The most common way is to purchase commercial gold strippers, which are usually a mixed powder that you dissolve in water. The simplest and cheapest one consists of about equal parts of sodium cyanide and m-NBSS (many different names - meta nitrobenzoic acid sodium sulfonate is one - meta nitrobenzoate is another). The m-NBSS is the oxidizing agent. It is made up to a 2-4 oz/gal NaCN concentration and is used warm - maybe 130F. It will slightly attack copper. The Au is easily dropped out with zinc dust.

To avoid this copper eating problem, a small amount of a lead compound (lead acetate, I believe) is added to the above formula, which provides a super thin protective coating of Pb on the Cu. One product of this type is Technistrip Au. The lead is reduced onto the Cu by another chemical that is added. The gold can't be dropped out of this solution efficiently with zinc. A complicated, dangerous method using large amounts of sodium hydrosulfite must be used. Also, the gold drops as a compound which must be further treated to obtain gold metal. Due to these difficulties, most users ship the solution to a refiner and let them count their money for them.

*Homemade strippers*

*(1)* At one place, we used a 4 oz/gal NaCN solution containing half as much m-NBSS. We added a small bit of 35% H2O2, to perk up the reaction. The pH was about 10. I don't think we had to heat the solution. The parts were placed in a large (4' long) barrel plater (tumbler) and rotated in a large tank of solution. Several batches could be run in the same solution. The gold was then easily zinced out when the gold concentration reached about 1.0 oz/gal, or more.

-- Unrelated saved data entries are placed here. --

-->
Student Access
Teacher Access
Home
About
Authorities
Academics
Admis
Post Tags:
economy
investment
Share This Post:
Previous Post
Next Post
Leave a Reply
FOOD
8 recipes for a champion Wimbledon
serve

*(2)* I have stripped many tons of material in a portable cement mixer. I used 2 or 3 gallons of hot tap water and added about 4-6 oz of granular Dupont NaCN, along with the parts. When the NaCN was mostly dissolved, I added about 50 mls of 35% H2O2 - this heated the solution considerably. With a decent nickel layer (which is usually the case), the gold stripped in less than 1 minute. Occasionally, with thin nickel, the CN tended to get to the Cu and greatly slow down the Au stripping. More H2O2 could be added but the H2O2, at the same time, destroys the NaCN and this produces a precarious balance. Often, thin nickel material had to be run a second time. In this case, you only could run one batch and then use a fresh solution. However, you could, depending on the bulk density of the parts, run as much as 30-40# of material in 2-3 gallons of solution. The parts don't have to be completely covered with solution. When tumbling, everything will get wet. The gold was then simply zinced out.

For both of these, the idea is to overpower the gold and do it as fast as possible, in order to minimize attack on the copper, prevent cementation of the gold, and maximize production. High NaCN and H2O2 (along with the heat produced by the H2O2) both speed up the reaction. Adequate H2O2 also makes the solution concentrate more on the Au than on the Cu and prevents cementation. 

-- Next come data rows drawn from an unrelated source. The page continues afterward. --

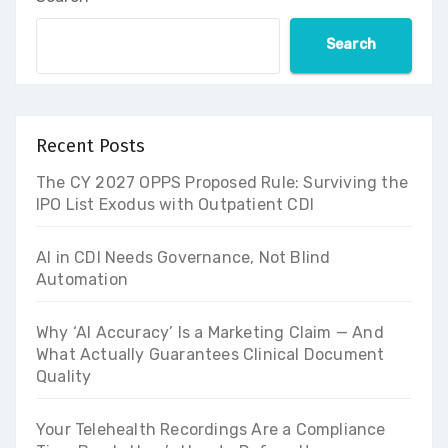
Search
Recent Posts
The CY 2027 OPPS Proposed Rule: Surviving the
IPO List Exodus with Outpatient CDI
AI in CDI Needs Governance, Not Blind
Automation
Why ‘AI Accuracy’ Is a Marketing Claim — And
What Actually Guarantees Clinical Document
Quality
Your Telehealth Recordings Are a Compliance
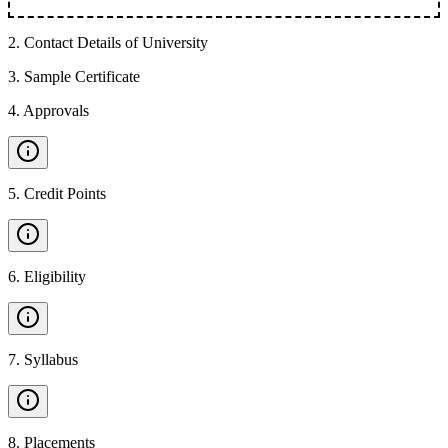
2
.
Contact Details of University
3
.
Sample Certificate
4
.
Approvals
5
.
Credit Points
6
.
Eligibility
7
.
Syllabus
8
.
Placements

You must watch the parts closely to see how they are stripping and get them out at the right time. The CN/m-NBSS and/or H2O2 will dissolve Ni slowly and the abrasion from the tumbling will rub off nickel. Both will expose the copper. This is another reason for getting the parts out ASAP. I occasionally had to add a few more mls of H2O2. If you destroy a lot of NaCN with too much H2O2 or use too little H2O2, the dissolved gold can cement onto the copper. If the parts are coated with a black smut (better seen when dry), the black smut is gold. We used to pay copper scrap price for black-smutted parts that were stripped by other refiners or scrap buyers and make a tidy profit on the gold. Right after stripping, the copper must be pink. When dried and oxidized, it should be a green or blue color with no black.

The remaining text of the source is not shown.